((

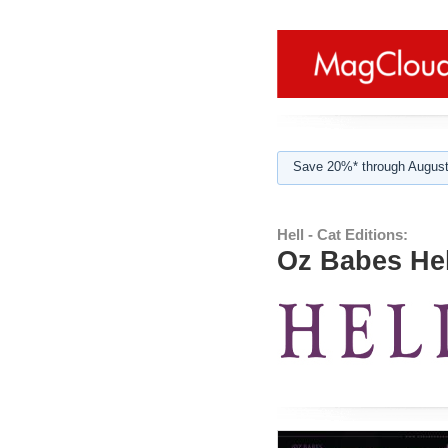
Save 20%* through August
Hell - Cat Editions:
Oz Babes Hel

))

- WHAT TO WORK ON -
Take the listing above and print it exactly, apart from the pictures.

- REPLY -
Save 20%* through August
Hell - Cat Editions:
Oz Babes Hel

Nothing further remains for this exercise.